Let the number of students in the class be 3x (since the first statement mentions reducing students by \(\frac{1}{3}\)rd ). If the number of students in the class be 3x, the number of cupcakes received by each student will be \(\frac{72 }{ 3x}\) = \(\frac{24 }{ x}\).
From statement I alone, if the number of students is reduced by one-third, each student will receive 3 more cupcakes.
If the number of students are reduced by one-third, the class would now have 2x students; therefore, the number of cupcakes received by each student will be \(\frac{72 }{ 2x}\) = \(\frac{36 }{ x}\).
Given that \(\frac{36}{x}\) = \(\frac{24}{x}\) + 3. The value of x can be determined from the equation above and hence the number of students in the class. Statement I alone is sufficient.
Answer options B, C and E can be eliminated. The possible answers at this stage are A or D.
From statement II alone, if the number of cupcakes is doubles, each student would receive 12 cupcakes.
This means that if the total number of cupcakes is made 144, each student would receive 12 cupcakes. But, when the number of cupcakes is 144, cupcakes received by each student = \(\frac{144}{3x}\).
Equating \(\frac{144}{3x}\) to 12, we can find out 3x which represents the number of students. Statement II alone is also sufficient.
Answer option A can be eliminated. The correct answer option is D.

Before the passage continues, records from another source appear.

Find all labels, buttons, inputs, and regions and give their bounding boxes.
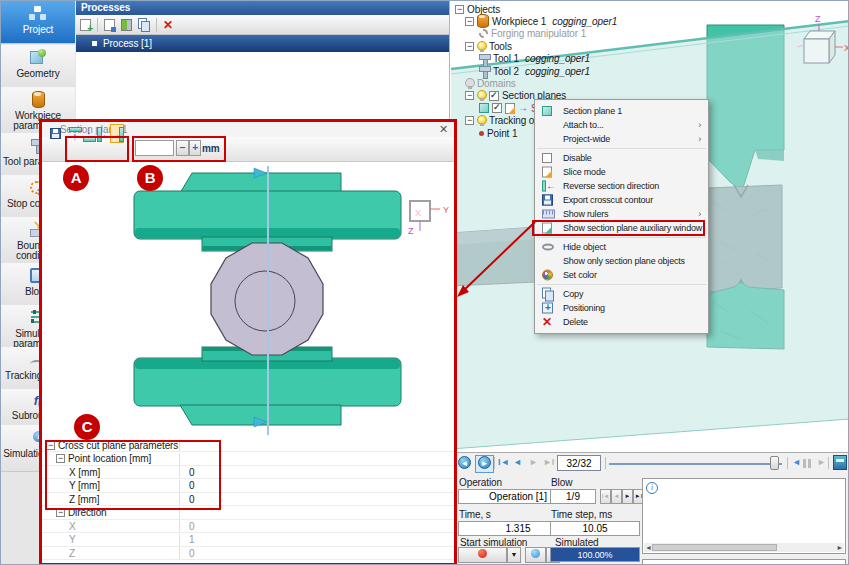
menu-item-slice-mode[interactable]: Slice mode xyxy=(535,165,708,179)
record-back-button[interactable]: ◄ xyxy=(456,456,473,472)
blow-first-button[interactable]: I◄ xyxy=(600,489,611,504)
param-row-y-mm-[interactable]: Y [mm]0 xyxy=(42,480,454,493)
record-forward-button[interactable]: ► xyxy=(475,455,494,473)
save-button[interactable] xyxy=(46,124,64,143)
tree-item-domains[interactable]: Domains xyxy=(450,77,516,89)
blow-input[interactable] xyxy=(550,489,596,504)
menu-item-show-section-plane-auxiliary-window[interactable]: Show section plane auxiliary window xyxy=(535,221,708,235)
menu-item-label: Copy xyxy=(563,289,583,299)
copy-process-icon[interactable] xyxy=(138,18,150,31)
menu-item-project-wide[interactable]: Project-wide› xyxy=(535,132,708,146)
message-box[interactable]: i ◄ ► xyxy=(642,478,846,554)
offset-input[interactable] xyxy=(135,140,174,156)
param-value[interactable]: 1 xyxy=(189,534,194,545)
menu-item-attach-to-[interactable]: Attach to...› xyxy=(535,118,708,132)
step-forward-button[interactable]: ► xyxy=(529,457,538,467)
param-row-z[interactable]: Z0 xyxy=(42,547,454,560)
run-simulation-button[interactable] xyxy=(525,547,546,563)
view-plane-top-button[interactable]: ↑ xyxy=(68,124,82,143)
menu-item-label: Disable xyxy=(563,153,592,163)
param-label: Y xyxy=(69,534,76,545)
view-plane-left-button[interactable]: ← xyxy=(96,124,110,143)
tree-expand-icon[interactable]: − xyxy=(465,116,474,125)
menu-item-delete[interactable]: ✕Delete xyxy=(535,315,708,329)
param-row-y[interactable]: Y1 xyxy=(42,534,454,547)
tree-item-workpiece-1[interactable]: −Workpiece 1cogging_oper1 xyxy=(450,15,617,27)
param-row-x[interactable]: X0 xyxy=(42,520,454,533)
param-row-point-location-mm-[interactable]: −Point location [mm] xyxy=(42,453,454,466)
delete-process-icon[interactable]: ✕ xyxy=(163,19,173,31)
table-expand-icon[interactable]: − xyxy=(56,454,65,463)
sidebar-item-label: Geometry xyxy=(1,69,75,79)
play-forward-button[interactable]: ► xyxy=(817,457,826,467)
blow-next-button[interactable]: ► xyxy=(622,489,633,504)
view-plane-right-button[interactable]: → xyxy=(110,124,124,143)
start-simulation-dropdown[interactable]: ▼ xyxy=(507,547,521,563)
offset-plus-button[interactable]: + xyxy=(189,140,201,156)
menu-item-positioning[interactable]: Positioning xyxy=(535,301,708,315)
timeline-slider[interactable] xyxy=(609,463,782,465)
view-plane-bottom-button[interactable]: ↓ xyxy=(82,124,96,143)
scrollbar-thumb[interactable] xyxy=(652,544,777,551)
table-expand-icon[interactable]: − xyxy=(56,508,65,517)
message-scrollbar[interactable]: ◄ ► xyxy=(644,543,844,552)
menu-item-section-plane-1[interactable]: Section plane 1 xyxy=(535,104,708,118)
tree-expand-icon[interactable]: − xyxy=(465,17,474,26)
param-value[interactable]: 0 xyxy=(189,521,194,532)
close-icon[interactable]: ✕ xyxy=(439,123,448,136)
axis-y-label-2d: Y xyxy=(443,205,449,215)
process-item[interactable]: Process [1] xyxy=(76,35,449,52)
operation-label: Operation xyxy=(459,477,502,488)
tree-item-tool-2[interactable]: Tool 2cogging_oper1 xyxy=(450,65,590,77)
manipulator-icon xyxy=(479,29,488,38)
section-canvas[interactable]: X Y Z xyxy=(42,162,454,439)
tree-expand-icon[interactable]: − xyxy=(455,5,464,14)
table-expand-icon[interactable]: − xyxy=(46,441,55,450)
sidebar-item-geometry[interactable]: Geometry xyxy=(1,45,75,88)
tree-expand-icon[interactable]: − xyxy=(465,91,474,100)
play-back-button[interactable]: ◄ xyxy=(792,457,801,467)
step-back-button[interactable]: ◄ xyxy=(513,457,522,467)
tree-item-objects[interactable]: −Objects xyxy=(450,3,500,15)
pause-button[interactable] xyxy=(803,459,811,470)
menu-item-hide-object[interactable]: Hide object xyxy=(535,240,708,254)
param-value[interactable]: 0 xyxy=(189,467,194,478)
export-animation-button[interactable] xyxy=(833,455,847,470)
menu-item-reverse-section-direction[interactable]: Reverse section direction xyxy=(535,179,708,193)
param-row-direction[interactable]: −Direction xyxy=(42,507,454,520)
timestep-input[interactable] xyxy=(550,521,640,536)
offset-minus-button[interactable]: − xyxy=(176,140,189,156)
param-value[interactable]: 0 xyxy=(189,548,194,559)
param-value[interactable]: 0 xyxy=(189,494,194,505)
tree-item-suffix: cogging_oper1 xyxy=(525,66,590,77)
skip-to-last-button[interactable]: ►I xyxy=(543,457,554,467)
param-row-cross-cut-plane-parameters[interactable]: −Cross cut plane parameters xyxy=(42,439,454,452)
tree-item-tool-1[interactable]: Tool 1cogging_oper1 xyxy=(450,53,590,65)
tree-item-forging-manipulator-1[interactable]: Forging manipulator 1 xyxy=(450,28,586,40)
skip-to-first-button[interactable]: I◄ xyxy=(498,457,509,467)
start-simulation-button[interactable] xyxy=(458,547,507,563)
menu-item-set-color[interactable]: Set color xyxy=(535,268,708,282)
param-row-x-mm-[interactable]: X [mm]0 xyxy=(42,466,454,479)
param-value[interactable]: 0 xyxy=(189,480,194,491)
menu-item-disable[interactable]: Disable xyxy=(535,151,708,165)
frame-counter-input[interactable] xyxy=(557,455,601,471)
param-row-z-mm-[interactable]: Z [mm]0 xyxy=(42,493,454,506)
info-icon: i xyxy=(646,482,658,494)
add-process-icon[interactable] xyxy=(80,19,91,31)
rename-process-icon[interactable] xyxy=(104,19,115,31)
timeline-slider-handle[interactable] xyxy=(770,456,779,470)
menu-item-show-rulers[interactable]: Show rulers› xyxy=(535,207,708,221)
secondary-message-box[interactable] xyxy=(642,559,846,565)
tree-item-tools[interactable]: −Tools xyxy=(450,40,512,52)
compare-process-icon[interactable] xyxy=(121,19,132,31)
sidebar-item-project[interactable]: Project xyxy=(1,1,75,44)
tree-item-point-1[interactable]: Point 1 xyxy=(450,127,517,139)
tree-expand-icon[interactable]: − xyxy=(465,42,474,51)
blow-prev-button[interactable]: ◄ xyxy=(611,489,622,504)
workpiece-icon xyxy=(28,91,48,107)
menu-item-copy[interactable]: Copy xyxy=(535,287,708,301)
menu-item-show-only-section-plane-objects[interactable]: Show only section plane objects xyxy=(535,254,708,268)
menu-item-export-crosscut-contour[interactable]: Export crosscut contour xyxy=(535,193,708,207)
simulation-control-panel: ◄ ► I◄ ◄ ► ►I ◄ ► Operation Blow I◄ ◄ ► … xyxy=(450,452,849,565)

Assuming the right kind of variables will decide how much time you can save in solving questions on equations. Clearly, I would have taken more time in this question had I taken the number of students to be x. Instead, I took it as 3x because I had read the entire question once before starting to solve. This is a good habit to develop because it can help you develop the right kind of variables.
Hope that helps!